La retenue colinaire est la réponse automatique, systématique, que tous les technocrates hydrologues apportent avec une régularité toute pavlovienne, à ce genre de problèmes. Au pied du Pilat, comme récemment en Drôme, l’Union européenne, il y a quelques années, procédait à un audit des bassins versants vers le Rhône. Les préconisations, là encore, ont été de construire des retenues. Identifier et éliminer les effluents sauvages, tels les drains sauvages que des paysans installent pour évacuer l’eau en bas de leur champ, pour permettre le passage des machines ; planter des haies en bord de ruisseau pour retarder les écoulements, etc. Ces solutions, qui imposent une connaissance fine du terrain, la coopération des populations, est hors de portée, hors de la compétence, hors de la volonté de l’union européenne. Sa logique fondamentale, sa structure intrinsèque est toute tournée vers les intérêts des lobbys, des plus grandes entreprises, des « champions » industriels. Par construction, l’Union européenne est anti démocratique.
L’urbanisme – crestois du moins- procède de la même logique, qui ne connait que le lotissement, la gabegie de terrain, l’isolement et la rétraction sociale : Voyez ces murs, ces portails, ces barrières, derrière lesquelles se dilue la volonté de vivre ensemble ! Mais il est aussi l’expression de ce mépris anthropologique envers les forces naturelles, auxquelles rien ne résiste. Or la catastrophe globale est en cours : avec la montée des eaux, oubliez bientôt, quand vos enfants auront votre âge, le marais breton, le marais poitevin, les Landes (exondées récemment, il y a moins de deux siècles). Oubliez Lille (naguère l’Ile) et tout son avant pays. Et ne croyez pas qu’habiter à la montagne vous préservera des hoquets de la terre. Car les variations du niveau littoral résonne jusqu’au sommets des terrains d’altitude.
On ne résiste pas aux forces naturelles. Au mieux, ont les conturne. Lisez ce qu’écrit Mandelbrot (inventeur des fractales) à propos de crues du Nil : aucun barrage ne les contiendra jamais.

Dans la zone considérée, les rus nombreux sont dénués de haies. Le sillon des charrues est parallèle à la pente. Certaines ruines des abords de Crest plantée en plein champ, sont désormais juchées sur des buttes. Il n’a fallu que quelques décennies pour que le terrain labouré autour s’érode.

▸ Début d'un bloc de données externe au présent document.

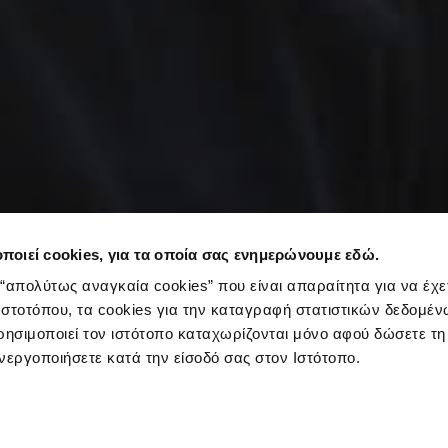
ποιεί cookies, για τα οποία σας ενημερώνουμε εδώ.
“απολύτως αναγκαία cookies” που είναι απαραίτητα για να έχ
στοτόπου, τα cookies για την καταγραφή στατιστικών δεδομέ
ρησιμοποιεί τον ιστότοπο καταχωρίζονται μόνο αφού δώσετε τη
νεργοποιήσετε κατά την είσοδό σας στον Ιστότοπο.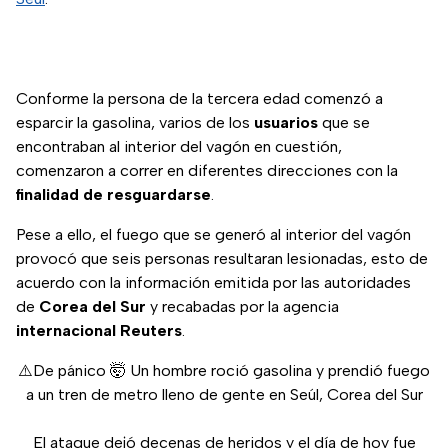
Conforme la persona de la tercera edad comenzó a
esparcir la gasolina, varios de los
usuarios
que se
encontraban al interior del vagón en cuestión,
comenzaron a correr en diferentes direcciones con la
finalidad
de
resguardarse
.
Pese a ello, el fuego que se generó al interior del vagón
provocó que seis personas resultaran lesionadas, esto de
acuerdo con la información emitida por las autoridades
de
Corea del Sur
y recabadas por la agencia
internacional
Reuters
.
⚠️De pánico 🤯 Un hombre roció gasolina y prendió fuego
a un tren de metro lleno de gente en Seúl, Corea del Sur
El ataque dejó decenas de heridos y el día de hoy fue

Il faut sortir de cette gabegie environnementale, de cette débauche de terrain, de cette érosion des sols et de l’en-soi social. Partout dans le monde, les rendements agricoles s’effondrent tandis que la population s’accroit. Les terres arables voient leur superficie diminue toutes les décennies de la surface d’un département. Il y a bien sûr les belles proclamations et les sublimes envolées écologiques, agenda 21, états généraux de l’environnement et autre billevesées. Mais depuis beau temps les politiciens nous ont appris à distinguer la gesticulation de l’action, les actes des déclarations. Mais pour beaucoup, cela reste de la théorie, une menace lointaine dont on n’aperçoit pas les conséquences pratiques. Il est probable que pour la famille dont la maison à peine achevée est menacée par le glissement de la colline, l’écologie deviendra soudain une dimension à la réalité aussi cruelle que palpable.